4.5.17

My Two Novels of Ideas

by

STEPHEN GILL






ISBN 978-81-7977-603-2

Price: Rs. 950.00

pp. : 574 + xviii


Excerpts from Author’s Preface

I am presenting with pleasure The Coexistence and The Chhattisgarh, my two novels of ideas, in the same volume because of their identical nature in several ways. The blueprint of live and let live is the central theme and has been discussed from several aspects in the country of Raghu’s adoption, Canada, as well as in Raghu’s country of birth, India. In other words, the theme is the same in both the novels. Both these novels have similarities, particularly in tone and values, though the first novel is set in Canada and the second in India. Their main themes are identical and can be traced to India. Both are philosophical and their protagonists is Raghu from India.
As I have mentioned above, The Coexistence is set primarily in Canada but its protagonist Raghu is from India. He provides a blueprint to live and let live. About two thousand and five hundred years ago, Buddha and Mahavira taught this ideology.  About five hundred years after Buddha and Mahavira, Jesus Christ manifested its glory on the mount of limitless compassion and forgiveness. He was crucified. Karamchand Gandhi and others in different countries embraced the philosophy to live and let live. Gandhi was assassinated. The Coexistence is about world peace, and it focusses on live and let live.
After The Coexistence, I selected a mythological region of India to work on my blueprint of live- and-let-live. My fiction The Chhattisgarh is about the rich mythology of India, the rajas, the macabre rituals of witchcraft, the assassination of Maharaja Pravir, the prophecies concerning Kohinoor, and a legend that connects Kohinoor with Lord Krishna. Above all, The Chhattisgarh is about politics, and Aboriginal peoples, called the Adivasi.
I believe that peace is the child of justice and freedoms and my interest in peace is tightly tied with my days in New Delhi. I have not said much about my early life, because that is to reincarnate the silent wrenching pains.  My subsequent novel The Chhattisgarh is also based on the ideology of peace. For its purpose I use the exotic nature of the mythologies around the jungles of Chhattisgarh, where the mega players of the Hindu epic Ramayana had ambled, as did Rajneesh Osho, a mystic of today. The Chhattisgarh is also about love between an Indian married professor, who believes in the five thousand year old theory of detachment that has impacted most Indians, and Raghu, an India-born Canadian writer, who believes that the theory of detachment had sedated citizens to yield to dehumanizing external aggressions, and has resulted in the domestic political, business and social disconnections. Raghu questions the theory of detachment, because it also violates the central precept of live and let live. 

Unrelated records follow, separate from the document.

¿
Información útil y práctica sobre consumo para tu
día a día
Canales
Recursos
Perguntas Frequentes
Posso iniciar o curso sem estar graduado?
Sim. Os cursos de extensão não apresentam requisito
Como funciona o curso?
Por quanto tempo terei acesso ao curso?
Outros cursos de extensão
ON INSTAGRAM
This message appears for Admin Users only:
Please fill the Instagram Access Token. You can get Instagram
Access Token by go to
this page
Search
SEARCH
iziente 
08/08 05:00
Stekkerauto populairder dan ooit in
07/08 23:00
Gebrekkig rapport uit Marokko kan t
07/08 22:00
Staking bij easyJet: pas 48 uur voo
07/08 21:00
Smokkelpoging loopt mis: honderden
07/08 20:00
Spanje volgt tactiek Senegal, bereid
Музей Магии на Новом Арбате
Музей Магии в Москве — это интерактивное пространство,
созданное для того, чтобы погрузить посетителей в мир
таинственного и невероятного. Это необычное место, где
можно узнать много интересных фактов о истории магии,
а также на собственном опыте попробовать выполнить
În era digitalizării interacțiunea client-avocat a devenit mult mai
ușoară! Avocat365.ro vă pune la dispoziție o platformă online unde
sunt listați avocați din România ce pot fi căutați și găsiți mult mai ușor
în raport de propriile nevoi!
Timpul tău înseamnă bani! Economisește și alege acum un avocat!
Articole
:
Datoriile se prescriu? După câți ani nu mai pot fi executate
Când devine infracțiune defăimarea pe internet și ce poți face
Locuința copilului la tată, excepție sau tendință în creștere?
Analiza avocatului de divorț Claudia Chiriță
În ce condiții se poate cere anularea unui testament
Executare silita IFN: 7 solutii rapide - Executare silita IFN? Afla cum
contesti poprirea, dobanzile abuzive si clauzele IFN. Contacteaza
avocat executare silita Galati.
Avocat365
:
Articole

Stephen Gill, author of both these novels, is self-exiled multiple award-winning Indo/Canadian poet, fiction-writer and essayist. He has authored more than twenty-five books, including fictions, literary criticism, and collections of poems, and is the subject of doctoral dissertations, and research papers. Twelve books of critical studies have been released by book publishers on his works and more are on the way.  The focus of Stephen Gill’s writing is love and peace to outline a blueprint for his ideology of live and let live. Some of his Urdu/Hindi poems on the similar way of thinking have been performed by singers and musicians.

Stephen Gill was born in Sialkot, now in Pakistan. His parents moved to New Delhi, India, to be in a calmer area. Remorseless brutalities on both sides of the border hardened the hearts of both the Hindus and Muslims, resulting in an intense atmosphere also for Christians.

Stephen Gill began to find ways to run away from the murderous religious rage to grow as a creative writer to spread his message of peace. He has not said much about his early life, because that is to reincarnate the silent wrenching pains. He however has painted some gruesome realities of these silent wrenching pains in some of his prefaces, particularly of the collections of his poems, and has also touched in his interviews, depicting here and there in his novels. It is the bitterness of the water of the early life that runs in the arteries of Stephen Gill’s writings. That bitterness in different forms often emerge in his dreams. He does not want to see that bitterness happening again in his life. The “silent wrenching pains” of his early life has kept Stephen Gill as a prisoner of fear even when he came abroad.